Die Anwendung von planungsrelevanten Qualitätsindikatoren

Seit 2016 gibt es planungsrelevante Qualitätsindikatoren, die qualitätsorientierte Entscheidungen in der Krankenhausplanung ermöglichen sollen. Es handelt sich um elf Indikatoren, die vom Gemeinsamen Bundesausschuss (G-BA) aus den drei Fachgebieten Geburtshilfe, Gynäkologische Operationen und Mammachirurgie auf Vorschlag des IQTIG ausgewählt wurden.

Die Anwendung der elf planungsrelevanten Qualitätsindikatoren hat der G-BA in der Richtlinie zu planungsrelevanten Qualitätsindikatoren (plan. QI-RL) geregelt. Diese Richtlinie wurde 2017 erstmalig umgesetzt. Aktuell liegen die Ergebnisse aus dem Jahr 2018, dem zweiten Jahr der Umsetzung, vor.

Datenerfassung und Bewertung der Ergebnisse

2018 wurden in insgesamt 1063 Krankenhausstandorten Daten zur medizinischen Versorgung in den drei Fachgebieten Geburtshilfe, Gynäkologische Operationen und Mammachirurgie erfasst. Dabei wird für jede behandelte Patientin und jeden behandelten Patienten eine elektronische Falldokumentation erstellt.

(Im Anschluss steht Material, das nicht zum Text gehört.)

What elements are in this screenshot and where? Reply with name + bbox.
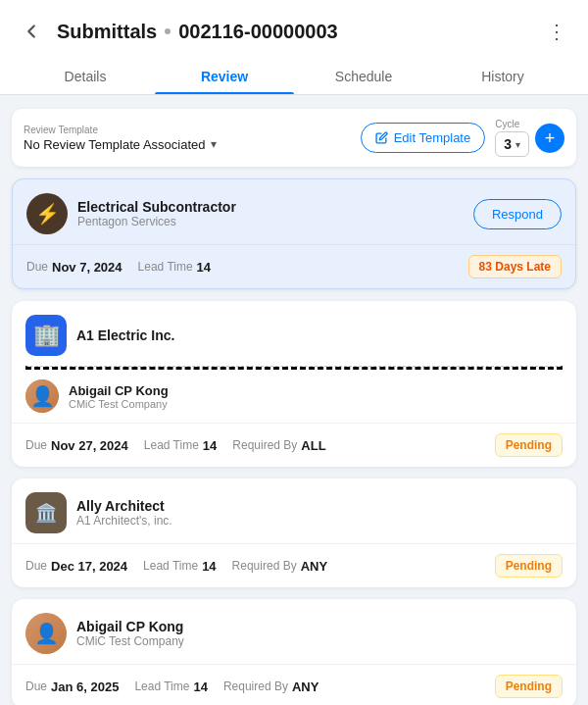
edit-template-button[interactable]: Edit Template: [361, 123, 486, 153]
cycle-label: Cycle: [495, 119, 529, 129]
review-card-electrical: Electrical Subcontractor Pentagon Servic…: [12, 178, 576, 289]
due-item-electrical: Due Nov 7, 2024: [26, 260, 122, 275]
person-icon-abigail: [25, 379, 59, 413]
card-header-left-ally: Ally Architect A1 Architect's, inc.: [25, 492, 172, 533]
leadtime-item-a1: Lead Time 14: [144, 438, 218, 453]
sub-person-company: CMiC Test Company: [69, 398, 169, 410]
tab-details[interactable]: Details: [16, 59, 155, 94]
cycle-dropdown-arrow: ▾: [515, 139, 520, 150]
required-by-value-a1: ALL: [301, 438, 325, 453]
sub-person-abigail: Abigail CP Kong CMiC Test Company: [12, 370, 576, 423]
card-info-a1: A1 Electric Inc.: [76, 327, 174, 343]
avatar-abigail: [25, 379, 59, 413]
card-header-ally: Ally Architect A1 Architect's, inc.: [12, 478, 576, 543]
due-label-electrical: Due: [26, 260, 48, 274]
leadtime-label-a1: Lead Time: [144, 438, 199, 452]
leadtime-value-a1: 14: [203, 438, 217, 453]
due-label-abigail2: Due: [25, 680, 47, 693]
leadtime-item-abigail2: Lead Time 14: [134, 680, 208, 694]
person-icon-abigail2: [25, 613, 67, 654]
tab-review[interactable]: Review: [155, 59, 294, 94]
company-name-a1: A1 Electric Inc.: [76, 327, 174, 343]
more-button[interactable]: ⋮: [541, 16, 572, 47]
tab-schedule[interactable]: Schedule: [294, 59, 433, 94]
title-text: Submittals: [57, 21, 157, 43]
leadtime-value-electrical: 14: [197, 260, 211, 275]
leadtime-label-abigail2: Lead Time: [134, 680, 189, 693]
badge-ally: Pending: [495, 554, 563, 578]
badge-abigail2: Pending: [495, 675, 563, 698]
back-button[interactable]: [16, 16, 47, 47]
company-sub-electrical: Pentagon Services: [77, 215, 236, 228]
review-card-abigail2: Abigail CP Kong CMiC Test Company Due Ja…: [12, 599, 576, 705]
card-footer-ally: Due Dec 17, 2024 Lead Time 14 Required B…: [12, 543, 576, 587]
respond-button[interactable]: Respond: [473, 199, 562, 229]
required-by-item-a1: Required By ALL: [232, 438, 325, 453]
company-name-ally: Ally Architect: [76, 498, 172, 514]
card-footer-a1: Due Nov 27, 2024 Lead Time 14 Required B…: [12, 423, 576, 467]
template-dropdown[interactable]: No Review Template Associated ▾: [24, 137, 351, 152]
person-company-abigail2: CMiC Test Company: [76, 634, 184, 648]
card-header-electrical: Electrical Subcontractor Pentagon Servic…: [13, 179, 575, 244]
company-name-electrical: Electrical Subcontractor: [77, 199, 236, 215]
template-value: No Review Template Associated: [24, 137, 205, 152]
add-cycle-button[interactable]: +: [535, 124, 564, 153]
leadtime-label-ally: Lead Time: [143, 559, 198, 573]
badge-a1: Pending: [495, 433, 563, 457]
company-sub-ally: A1 Architect's, inc.: [76, 514, 172, 528]
leadtime-value-ally: 14: [202, 559, 216, 574]
required-by-value-ally: ANY: [301, 559, 327, 574]
card-footer-electrical: Due Nov 7, 2024 Lead Time 14 83 Days Lat…: [13, 244, 575, 288]
template-select-wrap: Review Template No Review Template Assoc…: [24, 125, 351, 152]
due-item-a1: Due Nov 27, 2024: [25, 438, 128, 453]
card-info-abigail2: Abigail CP Kong CMiC Test Company: [76, 619, 184, 648]
leadtime-item-ally: Lead Time 14: [143, 559, 217, 574]
card-header-abigail2: Abigail CP Kong CMiC Test Company: [12, 599, 576, 664]
due-label-ally: Due: [25, 559, 47, 573]
due-item-ally: Due Dec 17, 2024: [25, 559, 127, 574]
card-header-left-a1: A1 Electric Inc.: [25, 315, 174, 356]
sub-person-name: Abigail CP Kong: [69, 383, 169, 398]
review-card-ally: Ally Architect A1 Architect's, inc. Due …: [12, 478, 576, 587]
edit-template-label: Edit Template: [394, 130, 471, 145]
card-header-left-electrical: Electrical Subcontractor Pentagon Servic…: [26, 193, 236, 234]
title-dot: [165, 28, 171, 34]
edit-icon: [375, 131, 388, 144]
due-value-ally: Dec 17, 2024: [51, 559, 127, 574]
electrical-icon: [26, 193, 68, 234]
avatar-abigail2: [25, 613, 67, 654]
content-area: Review Template No Review Template Assoc…: [0, 95, 588, 705]
review-template-bar: Review Template No Review Template Assoc…: [12, 109, 576, 167]
leadtime-label-electrical: Lead Time: [138, 260, 193, 274]
due-item-abigail2: Due Jan 6, 2025: [25, 680, 119, 694]
review-card-a1electric: A1 Electric Inc. Abigail CP Kong CMiC Te…: [12, 301, 576, 467]
required-by-item-abigail2: Required By ANY: [223, 680, 319, 694]
required-by-item-ally: Required By ANY: [232, 559, 328, 574]
required-by-label-abigail2: Required By: [223, 680, 288, 693]
header: Submittals 002116-00000003 ⋮ Details Rev…: [0, 0, 588, 95]
cycle-wrap: Cycle 3 ▾ +: [495, 119, 564, 157]
template-dropdown-arrow: ▾: [211, 137, 217, 151]
card-info-ally: Ally Architect A1 Architect's, inc.: [76, 498, 172, 528]
card-info-electrical: Electrical Subcontractor Pentagon Servic…: [77, 199, 236, 228]
due-label-a1: Due: [25, 438, 47, 452]
due-value-electrical: Nov 7, 2024: [52, 260, 122, 275]
avatar-ally: [25, 492, 67, 533]
avatar-a1electric: [25, 315, 67, 356]
required-by-label-ally: Required By: [232, 559, 297, 573]
required-by-label-a1: Required By: [232, 438, 297, 452]
building-icon: [25, 315, 67, 356]
header-left: Submittals 002116-00000003: [16, 16, 338, 47]
template-field-label: Review Template: [24, 125, 351, 135]
leadtime-item-electrical: Lead Time 14: [138, 260, 212, 275]
badge-electrical: 83 Days Late: [468, 255, 562, 278]
tab-bar: Details Review Schedule History: [16, 59, 572, 94]
subtitle-text: 002116-00000003: [178, 21, 337, 43]
required-by-value-abigail2: ANY: [292, 680, 318, 694]
cycle-dropdown[interactable]: 3 ▾: [495, 131, 529, 157]
card-footer-abigail2: Due Jan 6, 2025 Lead Time 14 Required By…: [12, 664, 576, 705]
leadtime-value-abigail2: 14: [193, 680, 207, 694]
tab-history[interactable]: History: [433, 59, 572, 94]
due-value-a1: Nov 27, 2024: [51, 438, 128, 453]
cycle-value: 3: [504, 136, 512, 152]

Diese Daten werden auf Landesebene gesammelt und quartalsweise an das IQTIG weitergeleitet.

Beim IQTIG wurden für jeden Krankenhausstandort die Ergebnisse der planungsrelevanten Indikatoren berechnet und bewertet.

Zur Bewertung der Ergebnisse der einzelnen Krankenhausstandorte werden die Indikatorwerte mit einer Qualitätsanforderung (dem Referenzbereich) verglichen. Falls die Qualitätsanforderung nicht erfüllt wird, folgt eine Prüfung, ob eine statistische Auffälligkeit vorliegt. Eine statistische Auffälligkeit zeigt an, dass das Ergebnis eines Krankenhausstandorts trotz Berücksichtigung möglicher zufallsbedingter Einflüsse die Qualitätsanforderung nicht erfüllt.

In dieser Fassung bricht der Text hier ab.